START Source data
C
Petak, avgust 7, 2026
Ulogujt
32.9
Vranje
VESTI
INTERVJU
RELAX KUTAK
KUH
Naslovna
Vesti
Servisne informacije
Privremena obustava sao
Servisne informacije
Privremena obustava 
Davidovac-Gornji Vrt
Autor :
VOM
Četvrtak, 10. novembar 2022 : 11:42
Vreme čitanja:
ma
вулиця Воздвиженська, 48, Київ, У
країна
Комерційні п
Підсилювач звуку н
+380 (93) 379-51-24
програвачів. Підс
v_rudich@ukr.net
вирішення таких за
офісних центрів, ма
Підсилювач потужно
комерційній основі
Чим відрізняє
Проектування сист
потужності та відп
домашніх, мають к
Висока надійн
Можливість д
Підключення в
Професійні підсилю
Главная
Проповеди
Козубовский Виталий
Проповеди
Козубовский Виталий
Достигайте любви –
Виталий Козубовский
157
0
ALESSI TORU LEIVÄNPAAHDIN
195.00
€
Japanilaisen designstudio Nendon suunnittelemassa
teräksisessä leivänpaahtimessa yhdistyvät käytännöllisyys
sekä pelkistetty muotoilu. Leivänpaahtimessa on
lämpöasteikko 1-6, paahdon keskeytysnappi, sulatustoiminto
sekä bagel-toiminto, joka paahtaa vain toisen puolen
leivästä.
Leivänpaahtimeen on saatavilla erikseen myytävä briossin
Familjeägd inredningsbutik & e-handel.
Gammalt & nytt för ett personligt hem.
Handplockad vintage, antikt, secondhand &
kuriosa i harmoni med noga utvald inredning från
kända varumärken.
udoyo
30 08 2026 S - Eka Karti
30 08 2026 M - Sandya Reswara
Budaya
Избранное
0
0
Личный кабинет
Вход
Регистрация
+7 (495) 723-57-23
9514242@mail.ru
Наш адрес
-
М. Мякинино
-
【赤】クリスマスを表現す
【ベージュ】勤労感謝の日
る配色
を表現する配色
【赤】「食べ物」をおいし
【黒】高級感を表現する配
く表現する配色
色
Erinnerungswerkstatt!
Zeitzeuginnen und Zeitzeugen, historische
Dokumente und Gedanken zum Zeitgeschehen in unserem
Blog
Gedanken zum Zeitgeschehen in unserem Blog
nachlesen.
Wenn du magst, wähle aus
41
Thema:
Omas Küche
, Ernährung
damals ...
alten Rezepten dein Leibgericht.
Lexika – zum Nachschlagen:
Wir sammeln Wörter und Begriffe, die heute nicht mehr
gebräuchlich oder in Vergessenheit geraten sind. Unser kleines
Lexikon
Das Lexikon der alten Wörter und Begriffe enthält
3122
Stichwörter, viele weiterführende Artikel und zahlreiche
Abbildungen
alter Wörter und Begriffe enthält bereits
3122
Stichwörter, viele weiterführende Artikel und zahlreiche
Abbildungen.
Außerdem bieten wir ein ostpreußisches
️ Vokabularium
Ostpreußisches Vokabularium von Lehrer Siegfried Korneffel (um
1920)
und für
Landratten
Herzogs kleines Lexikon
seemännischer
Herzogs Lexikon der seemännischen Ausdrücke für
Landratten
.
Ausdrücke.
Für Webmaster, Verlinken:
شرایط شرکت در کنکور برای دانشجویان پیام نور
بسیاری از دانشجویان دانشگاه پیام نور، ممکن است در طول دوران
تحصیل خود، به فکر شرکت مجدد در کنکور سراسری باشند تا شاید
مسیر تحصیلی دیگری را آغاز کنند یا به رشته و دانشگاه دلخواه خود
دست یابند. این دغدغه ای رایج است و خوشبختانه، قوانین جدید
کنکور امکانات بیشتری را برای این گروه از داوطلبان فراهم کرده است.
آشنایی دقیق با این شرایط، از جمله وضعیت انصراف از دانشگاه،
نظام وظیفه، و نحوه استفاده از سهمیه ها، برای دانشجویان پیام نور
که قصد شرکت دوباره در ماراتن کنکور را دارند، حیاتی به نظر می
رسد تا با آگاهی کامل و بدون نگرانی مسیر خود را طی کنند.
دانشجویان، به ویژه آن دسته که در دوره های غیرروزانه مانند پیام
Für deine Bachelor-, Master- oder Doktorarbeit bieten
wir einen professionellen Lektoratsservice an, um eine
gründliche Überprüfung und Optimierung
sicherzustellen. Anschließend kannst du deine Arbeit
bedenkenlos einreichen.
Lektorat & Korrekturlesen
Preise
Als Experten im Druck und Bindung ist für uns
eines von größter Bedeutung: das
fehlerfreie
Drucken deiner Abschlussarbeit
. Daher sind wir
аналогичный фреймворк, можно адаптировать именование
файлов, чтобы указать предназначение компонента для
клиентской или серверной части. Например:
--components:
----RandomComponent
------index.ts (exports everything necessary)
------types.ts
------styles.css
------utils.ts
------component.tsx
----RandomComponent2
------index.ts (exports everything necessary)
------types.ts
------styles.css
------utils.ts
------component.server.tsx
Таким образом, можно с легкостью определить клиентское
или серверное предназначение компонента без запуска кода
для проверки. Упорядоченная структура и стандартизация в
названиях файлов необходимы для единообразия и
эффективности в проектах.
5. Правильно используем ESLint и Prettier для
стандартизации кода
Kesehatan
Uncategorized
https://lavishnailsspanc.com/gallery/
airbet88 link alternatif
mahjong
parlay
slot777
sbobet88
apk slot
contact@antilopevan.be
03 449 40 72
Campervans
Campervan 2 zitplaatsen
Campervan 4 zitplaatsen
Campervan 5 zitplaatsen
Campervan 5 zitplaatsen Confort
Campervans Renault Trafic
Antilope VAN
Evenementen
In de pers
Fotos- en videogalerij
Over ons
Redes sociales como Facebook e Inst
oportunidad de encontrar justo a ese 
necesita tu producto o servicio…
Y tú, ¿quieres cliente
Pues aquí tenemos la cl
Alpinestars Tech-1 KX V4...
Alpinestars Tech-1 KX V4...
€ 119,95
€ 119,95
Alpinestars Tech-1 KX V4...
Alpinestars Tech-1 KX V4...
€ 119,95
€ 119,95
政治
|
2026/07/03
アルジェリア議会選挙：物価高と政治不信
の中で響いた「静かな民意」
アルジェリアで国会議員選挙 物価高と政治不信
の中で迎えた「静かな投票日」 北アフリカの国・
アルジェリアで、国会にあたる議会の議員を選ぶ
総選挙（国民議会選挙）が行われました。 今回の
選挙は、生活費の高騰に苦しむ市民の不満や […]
END Source data
### Try it
Transcribe, exactly as written, all lines of the entries above from the first to the one containing "teräksisessä leivänpaahtimessa yhdistyvät", and no more.

### Your response
C
Petak, avgust 7, 2026
Ulogujt
32.9
Vranje
VESTI
INTERVJU
RELAX KUTAK
KUH
Naslovna
Vesti
Servisne informacije
Privremena obustava sao
Servisne informacije
Privremena obustava 
Davidovac-Gornji Vrt
Autor :
VOM
Četvrtak, 10. novembar 2022 : 11:42
Vreme čitanja:
ma
вулиця Воздвиженська, 48, Київ, У
країна
Комерційні п
Підсилювач звуку н
+380 (93) 379-51-24
програвачів. Підс
v_rudich@ukr.net
вирішення таких за
офісних центрів, ма
Підсилювач потужно
комерційній основі
Чим відрізняє
Проектування сист
потужності та відп
домашніх, мають к
Висока надійн
Можливість д
Підключення в
Професійні підсилю
Главная
Проповеди
Козубовский Виталий
Проповеди
Козубовский Виталий
Достигайте любви –
Виталий Козубовский
157
0
ALESSI TORU LEIVÄNPAAHDIN
195.00
€
Japanilaisen designstudio Nendon suunnittelemassa
teräksisessä leivänpaahtimessa yhdistyvät käytännöllisyys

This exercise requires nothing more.